Id. at 348. The Court concluded that the right to apportion income depended on whether some portion of a series of logically connected occurrences constituting a transaction occurred outside Missouri, and it does not turn on either the existence of a branch office outside Missouri or the place where the sale was consummated:

If by “sale” the Legislature meant the ultimate act by which the contract or agreement between seller and buyer was consummated and that the situs of such act should make the corporation subject to taxation for the entire net income resulting from such sale, why the provision for allocation in the case of “sales” which are transactions partly within this state and partly without this state?

Id.

In F. Burkhart Mfg. Co. v. Coale, 139 S.W.2d 502 (Mo. 1940), the Supreme Court addressed the converse question: How much of a Missouri “connection” is required before a transaction can be treated as partly within Missouri? The taxpayer was a Missouri corporation headquartered in Missouri; it operated several factories outside Missouri that made sales to customers outside Missouri. Each plant operated autonomously; each was supervised by a plant manager, employed salesmen, and accepted and filled orders. The only Missouri connection to the income produced by the sales was that “the general business was directed by the executive officers of the company located in Missouri.” Id. at 503. The Court held that this Missouri connection was insufficient to cause sales by plants outside Missouri to customers outside Missouri to be classified as transactions partly within Missouri; rather, these transactions were wholly outside Missouri:

If there can be an event or occurrence described as a transaction partly done within this state and partly done without this state, then the legislature must have had in mind that there could be a transaction done wholly without this state. If not, the legislature employed a lot of useless phraseology in the act. It simply could have said that a domestic corporation shall be taxed on all income derived from transactions wholly in Missouri, and all other income derived from any other source shall be allocated.

Id. at 504.

In a case decided a few months after Burkhart, 139 S.W.2d 502, the Court refined the transactional analysis of the single-factor formula first articulated in Artophone, 133 S.W.2d 343, and established the basic rules, which are still applicable today. The taxpayer in In re Kansas City Star Co., 142 S.W.2d 1029 (Mo. banc 1940), was in the business of newspaper publishing and radio broadcasting; its income was derived principally from advertising and newspaper sales. The taxpayer’s business involved substantial activity outside Missouri in connection with:

  • gathering and writing news
  • soliciting and preparing advertising
  • soliciting subscribers; and
  • distributing papers

Its advertising rates depended on the volume, quality, and locale of circulation. Circulation depended on reader interest, which, in turn, depended on the news, information, and entertainment value of the newspapers and on prompt circulation. Id. at 1032. The taxpayer allocated to Missouri the proportion of its net income represented by the percentage of newspaper circulation in Missouri. The state auditor, stressing the fact that ultimate control and management, including supervision of news gathering, advertising, and circulation, rested in the taxpayer’s officers and department heads in Missouri, took the position that the taxpayer’s income resulted from the conduct of its business at its principal office in Missouri and was derived wholly from Missouri sources.

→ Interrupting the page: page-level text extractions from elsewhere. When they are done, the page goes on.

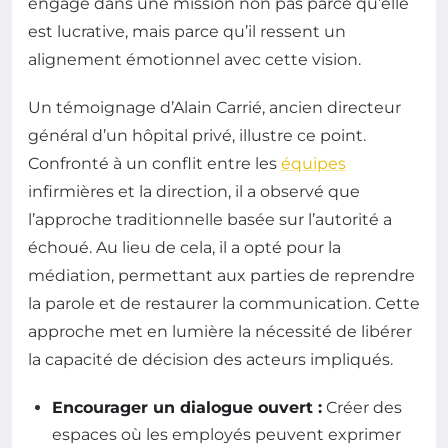
engagé dans une mission non pas parce qu’elle
est lucrative, mais parce qu’il ressent un
alignement émotionnel avec cette vision.
Un témoignage d’Alain Carrié, ancien directeur
général d’un hôpital privé, illustre ce point.
Confronté à un conflit entre les
équipes
infirmières et la direction, il a observé que
l’approche traditionnelle basée sur l’autorité a
échoué. Au lieu de cela, il a opté pour la
médiation, permettant aux parties de reprendre
la parole et de restaurer la communication. Cette
approche met en lumière la nécessité de libérer
la capacité de décision des acteurs impliqués.
Encourager un dialogue ouvert :
Créer des
espaces où les employés peuvent exprimer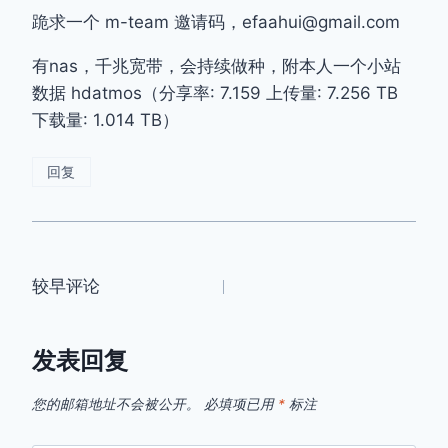
跪求一个 m-team 邀请码，efaahui@gmail.com
有nas，千兆宽带，会持续做种，附本人一个小站
数据 hdatmos（分享率: 7.159 上传量: 7.256 TB
下载量: 1.014 TB）
回复
评
较早评论
论
发表回复
导
您的邮箱地址不会被公开。
必填项已用
*
标注
航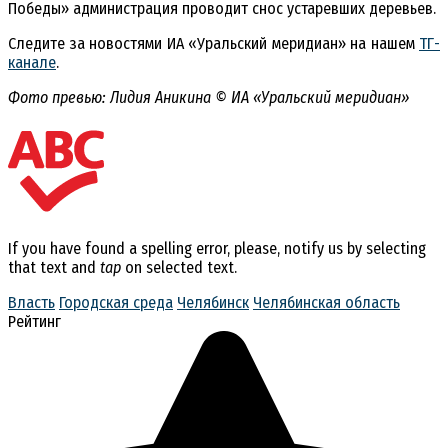
Победы» администрация проводит снос устаревших деревьев.
Следите за новостями ИА «Уральский меридиан» на нашем
ТГ-
канале
.
Фото превью: Лидия Аникина © ИА «Уральский меридиан»
If you have found a spelling error, please, notify us by selecting
that text and
tap
on selected text.
Власть
Городская среда
Челябинск
Челябинская область
Рейтинг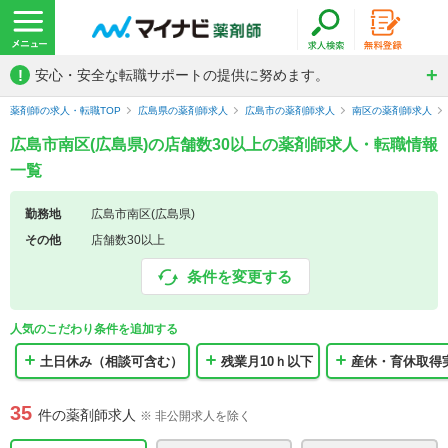
!
安心・安全な転職サポートの提供に努めます。
薬剤師の求人・転職TOP
広島県の薬剤師求人
広島市の薬剤師求人
南区の薬剤師求人
広島市南区(広島県)の店舗数30以上の薬剤師求人・転職情報
一覧
勤務地
広島市南区(広島県)
その他
店舗数30以上
条件を変更する
人気のこだわり条件を追加する
土日休み（相談可含む）
残業月10ｈ以下
産休・育休取得
35
件の薬剤師求人
※ 非公開求人を除く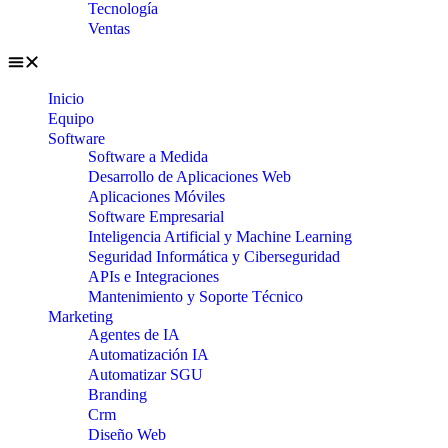
Tecnología
Ventas
Inicio
Equipo
Software
Software a Medida
Desarrollo de Aplicaciones Web
Aplicaciones Móviles
Software Empresarial
Inteligencia Artificial y Machine Learning
Seguridad Informática y Ciberseguridad
APIs e Integraciones
Mantenimiento y Soporte Técnico
Marketing
Agentes de IA
Automatización IA
Automatizar SGU
Branding
Crm
Diseño Web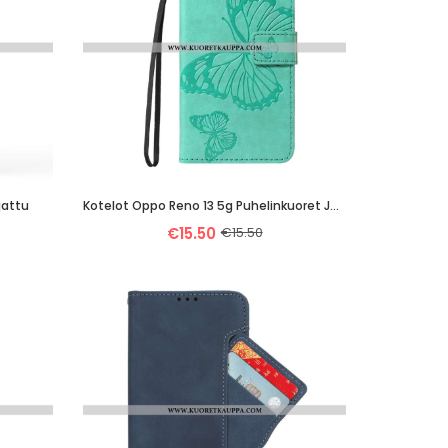
jattu
Kotelot Oppo Reno 13 5g Puhelinkuoret Jättiläisperhosia
€15.50
€15.50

The Court overturned the assessment. Net income is apportioned on the basis of “transactions” partly done in the state and partly done in another state. The Court endorsed the Artophone, 133 S.W.2d 343, definition of transaction: “The word ‘transaction’ . . . is practically all inclusive, and signifies any business activity productive of income. ‘[I]t may comprehend a series of many occurrences, depending not so much upon the immediateness of their connection as upon their logical relationship.’” Kansas City Star, 142 S.W.2d at 1037. The Court found it hard to discern “any colorable basis” for the auditor’s position. Id. at 1038. “How could there be income without news to print, circulation built on that news coverage, advertising attracted by circulation, and finally distribution of the newspapers and collection of the subscriptions and advertising bills. All these and the labor and capital employed therein enter into the production of income . . . .” Id. (emphasis added). The Court formulated a general rule from this premise:

[T]he source of income is the place where it was earned or produced—if by labor, the place where the labor was performed; if by capital, the place where the capital was employed. From this it follows that unless labor or capital is utilized outside this state in business transactions, the income therefrom must be regarded as...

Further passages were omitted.